普段、滅多に観に行くこともないのだが、思いついてYAHOO動画を観に行ったところ、モンキーパンチ原作の「シンデレラボーイ」を見つけた。
これは、何年か前に作られているのを知っていて、一度観たいと思っていたのだ。
さっそく、全13話、一気観しました。
というか、オープニングを観た途端にイカレてしまったので、あっという間に観終わってしまったのだ(本編の内容はオープニングほどには良くないのだが)。
まず歌がレトロな感じで良い。
カットがスタイリッシュ。
例えが悪いが、官能部分の少ないキューティーハニーみたいかな。
そう「シンデレラボーイ」は、全体が古き良きアニメの匂いでいっぱいなのだ。
これは、原作、監修者モンキーパンチのセンスなのだろうか?
作品の内容自体は他愛ないものだ。
男女ペアの探偵が、ある事故がきっかけで肉体統一され、一つの肉体を交互に使うようになる。
ひとりが使える時間は24時間。
つまり、一日おき、午前0時に肉体が男から女、女から男へと変化する。
真夜中に消えてしまうからシンデレラというわけだ。
だが、それがいったい何だというのだ?
そんな設定は珍しくもない。
今まででも、そのようなシチュエイションの話はたくさんあった。
しかし、それらの話のほとんどは、コメディ色の強いものだった。
シンデレラボーイにもコメディ部分はあるが、よりスタイリッシュなストーリーになっているのだ。(もちろん基調はコメディだよ)
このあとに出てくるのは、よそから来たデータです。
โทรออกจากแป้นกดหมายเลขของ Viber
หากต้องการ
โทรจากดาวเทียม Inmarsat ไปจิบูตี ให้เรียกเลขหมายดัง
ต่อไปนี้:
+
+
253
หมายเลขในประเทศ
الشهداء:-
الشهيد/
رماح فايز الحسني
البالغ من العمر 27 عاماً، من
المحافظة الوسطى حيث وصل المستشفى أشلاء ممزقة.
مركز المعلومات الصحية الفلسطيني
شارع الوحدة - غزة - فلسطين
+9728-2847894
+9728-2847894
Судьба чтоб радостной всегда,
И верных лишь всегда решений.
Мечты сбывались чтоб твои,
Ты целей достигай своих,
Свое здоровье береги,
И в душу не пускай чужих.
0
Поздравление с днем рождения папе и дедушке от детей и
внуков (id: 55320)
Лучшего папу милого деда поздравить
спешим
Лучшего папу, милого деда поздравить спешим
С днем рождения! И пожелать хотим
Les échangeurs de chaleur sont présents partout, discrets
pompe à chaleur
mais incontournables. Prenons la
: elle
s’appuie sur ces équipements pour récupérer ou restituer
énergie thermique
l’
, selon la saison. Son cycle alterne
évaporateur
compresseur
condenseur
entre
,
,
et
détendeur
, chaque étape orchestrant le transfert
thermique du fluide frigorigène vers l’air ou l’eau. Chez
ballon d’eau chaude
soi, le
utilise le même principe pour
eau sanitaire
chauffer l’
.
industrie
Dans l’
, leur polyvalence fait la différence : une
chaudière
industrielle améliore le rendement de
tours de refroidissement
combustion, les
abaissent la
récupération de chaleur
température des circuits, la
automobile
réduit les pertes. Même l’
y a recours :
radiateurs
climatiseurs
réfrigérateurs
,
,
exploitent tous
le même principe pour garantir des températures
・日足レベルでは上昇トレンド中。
特筆すべきなのは、肉体を共有して生きていかねばならなくなるという、極限状況に陥ったにもかかわらず、ふたりともあまり、それを重大に捉えていないことだ。
主人公ランマはまったく動じず、女性キャラ、レイラも「悩んでも仕方ない」とサバサバしたものだ。
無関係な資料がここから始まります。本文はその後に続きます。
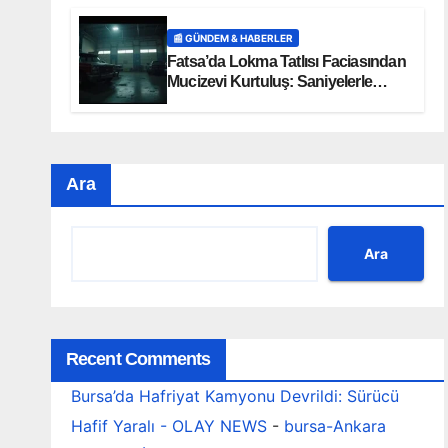
📰 GÜNDEM & HABERLER
Fatsa’da Lokma Tatlısı Faciasından
Mucizevi Kurtuluş: Saniyelerle
Yarışan Heimlich Müdahalesi!
Ara
Ara
Recent Comments
Bursa’da Hafriyat Kamyonu Devrildi: Sürücü
Hafif Yaralı - OLAY NEWS
-
bursa-Ankara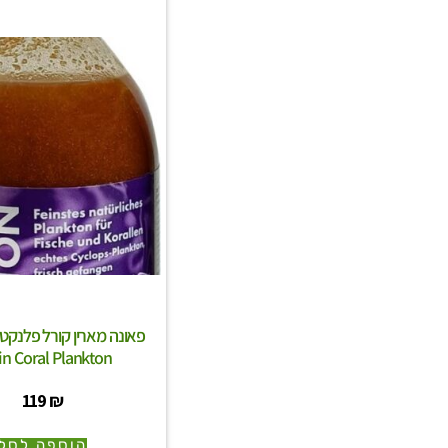
in Coral Plankton
119
₪
הוספה לסל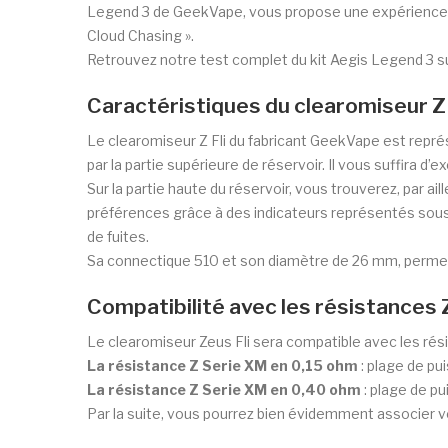
Legend 3 de GeekVape, vous propose une expérience d
Cloud Chasing ».
Retrouvez notre test complet du kit Aegis Legend 3 sur
Caractéristiques du clearomiseur Z
Le clearomiseur Z Fli du fabricant GeekVape est représ
par la partie supérieure de réservoir. Il vous suffira d
Sur la partie haute du réservoir, vous trouverez, par aill
préférences grâce à des indicateurs représentés sous
de fuites.
Sa connectique 510 et son diamètre de 26 mm, permet
Compatibilité avec les résistances
Le clearomiseur Zeus Fli sera compatible avec les rés
La résistance Z Serie XM en 0,15 ohm
: plage de pu
La résistance Z Serie XM en 0,40 ohm
: plage de p
Par la suite, vous pourrez bien évidemment associer v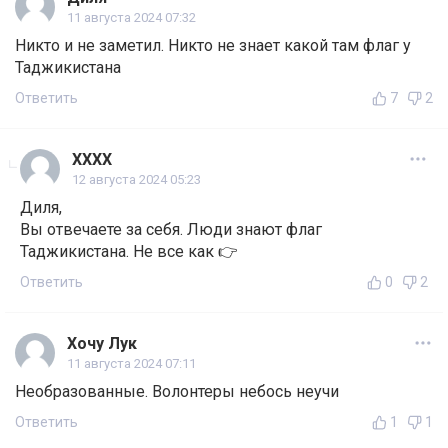
11 августа 2024 07:32
Никто и не заметил. Никто не знает какой там флаг у
Таджикистана
Ответить
7
2
ХХХХ
12 августа 2024 05:23
Диля,
Вы отвечаете за себя. Люди знают флаг
Таджикистана. Не все как 👉
Ответить
0
2
Хочу Лук
11 августа 2024 07:11
Необразованные. Волонтеры небось неучи
Ответить
1
1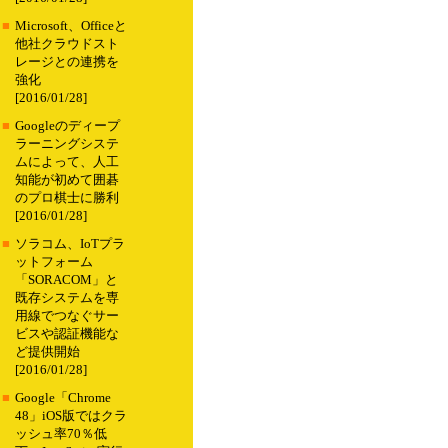
■
Microsoft、Officeと
他社クラウドスト
レージとの連携を
強化
[2016/01/28]
■
Googleのディープ
ラーニングシステ
ムによって、人工
知能が初めて囲碁
のプロ棋士に勝利
[2016/01/28]
■
ソラコム、IoTプラ
ットフォーム
「SORACOM」と
既存システムを専
用線でつなぐサー
ビスや認証機能な
ど提供開始
[2016/01/28]
■
Google「Chrome
48」iOS版ではクラ
ッシュ率70％低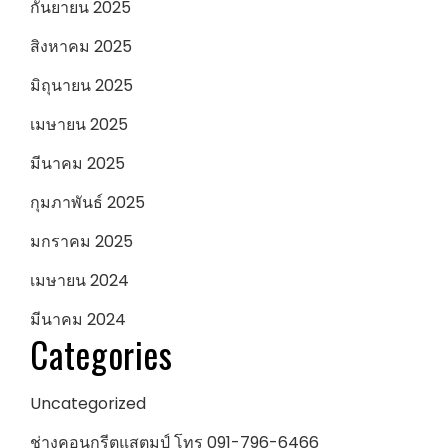
กันยายน 2025
สิงหาคม 2025
มิถุนายน 2025
เมษายน 2025
มีนาคม 2025
กุมภาพันธ์ 2025
มกราคม 2025
เมษายน 2024
มีนาคม 2024
Categories
Uncategorized
ช่างคอนกรีตแสตมป์ โทร 091-796-6466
昨今の神経症的キャラクタばやりの中にあって、ものに動じない主人公達はなんとも心地よいものだ。
社会差別や組織内の抗争、内部分裂と闘いながら正義を為す主人公もいいだろうが、そんなのばかりだと、なんだかシンドクなってくる。
たまには、こんなふうに、スカっとシンプルなストーリィもいいものだ。
女性キャラクタには、モンキーパンチらしさが少ないが、上の画をみて分かるように、主人公ランマは初期のルパン三世そのものの顔をしている。髪の毛はルパンより長髪だが、顔つきから体のスタイルにいたるまで、ほんとうにルパンそのものだ。いや、ルパンよりルパンらしい(ってどういうことだ?)。
初めのうちこそルパンの亜流のような違和感を感じるが、それも二、三話までで、だんだん慣れてくる。
オープニングで一瞬映る、ランマと彼に寄り添うコケティッシュでキュートなミニスカート姿のレイラのツーショットも決まっている。
こういったイカス(って古いねマッタク)ショットを、てらいもなく出してくるのがいい。(おそらくはモンキーパンチのセンスだろうな)
ストーリィに、これといった特徴はないと先に書いたが、ひとつだけ、ちょっとひっかかる点があった。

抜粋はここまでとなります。